Writing with AI: Where to Use It and Where Not To
Writing is the activity most dramatically changed by AI for students — and the one where the risks of misuse are most serious. Every major university is wrestling with how to handle AI in written assignments. This module gives you a clear, principled framework for using AI in your writing process in ways that genuinely serve your learning and maintain your integrity.
What happens when AI writes for you
When AI writes your essay, a specific transfer takes place: the thinking process moves from your head to the model. That process — the struggle to articulate an argument, the discovery that your initial thesis doesn't hold, the satisfaction of finding the precise word — is the actual educational content of a writing assignment. The document is evidence of that process, not the point of it.
So when students use AI to write entire papers, they're not just risking academic integrity consequences. They're forfeiting the development of skills they actually need — skills that are increasingly valuable precisely because AI can handle the mediocre work, raising the bar for what genuine human reasoning is worth.
AI policies vary enormously by institution, department, and instructor. Some explicitly prohibit AI use in any form. Others allow it with citation. Many are somewhere in the middle or still figuring it out. There is no universal rule — you must know the specific policy for each assignment. "I didn't know AI wasn't allowed" is not a defense that works in academic integrity proceedings.
The writing uses that are almost always acceptable
The writing uses that are problematic
- Asking AI to write sections you'll paste into your paper — even if you edit them afterward, the fundamental authorship is compromised in most policy frameworks
- Asking AI to "improve" your draft in ways that produce substantially different text — at some point, the voice and content become AI's, not yours
- Having AI generate your thesis — the thesis is the center of your argument; if AI generates it, what exactly did you contribute?

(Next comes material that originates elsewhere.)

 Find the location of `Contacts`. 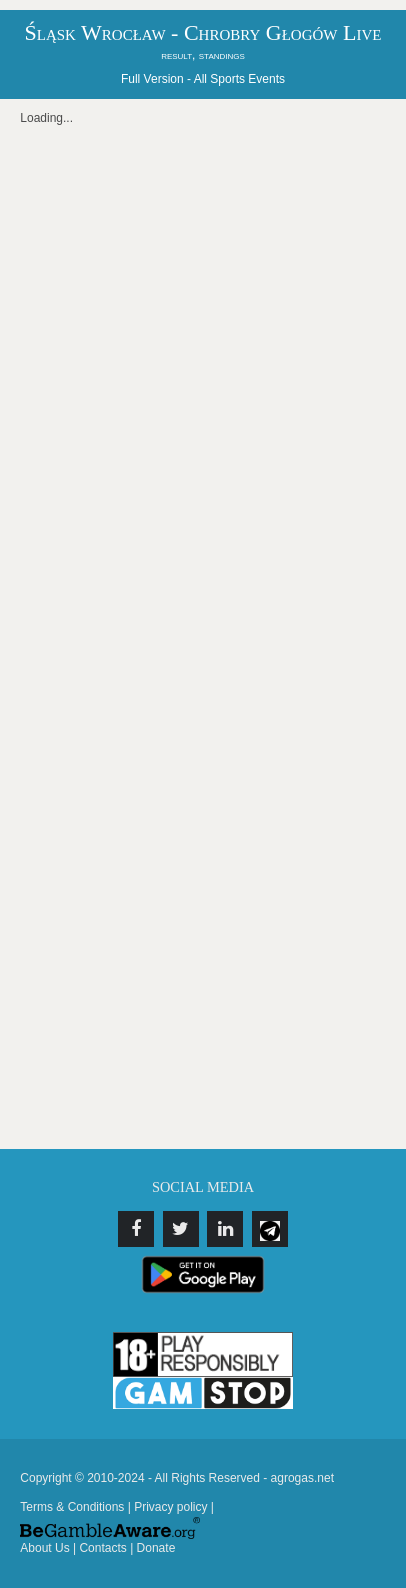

- Using AI-generated content without disclosure when disclosure is required — academic integrity violations are permanent record events in most institutions
Developing your own writing voice
There is a long-term cost to relying heavily on AI for writing that goes beyond academic risk: you don't develop your own voice. A written voice — a distinctive, recognizable style that reflects how you think — takes years to build and requires actually writing, a lot, without assistance. Students who outsource their writing in college arrive at careers unable to communicate in their own voice, dependent on tools that may or may not be available in professional contexts.
1. Write your first draft entirely yourself — no AI. It will be rough. That's fine.
2. Ask AI for structural feedback on what you wrote. Take notes on what it identifies.
3. Revise your draft based on the feedback — you doing the rewriting, not AI.
4. Ask AI to check for clarity issues in specific sections.
5. Do a final proofread.
This process is faster than writing from scratch, keeps your voice intact, builds your skills, and stays clearly within most acceptable-use policies.
When AI can improve your writing skills
Used thoughtfully, AI can actually accelerate your development as a writer. The key is using it in a reflective, deliberate way:
- After AI identifies a structural weakness in your paper, understand why it's a weakness — don't just fix that paper, learn the principle
- If AI suggests clearer phrasing for a sentence, study the difference — what makes the new version clearer? Apply that principle to your next draft
- Ask AI to explain what makes a paragraph you wrote particularly strong or weak — this gives you explicit feedback on your own patterns
Students who use AI as a learning tool rather than a replacement tool will be better writers at graduation than students who didn't use AI at all — because they got higher-quality, more frequent feedback on their own writing. The goal is to make AI serve your development, not to substitute for it.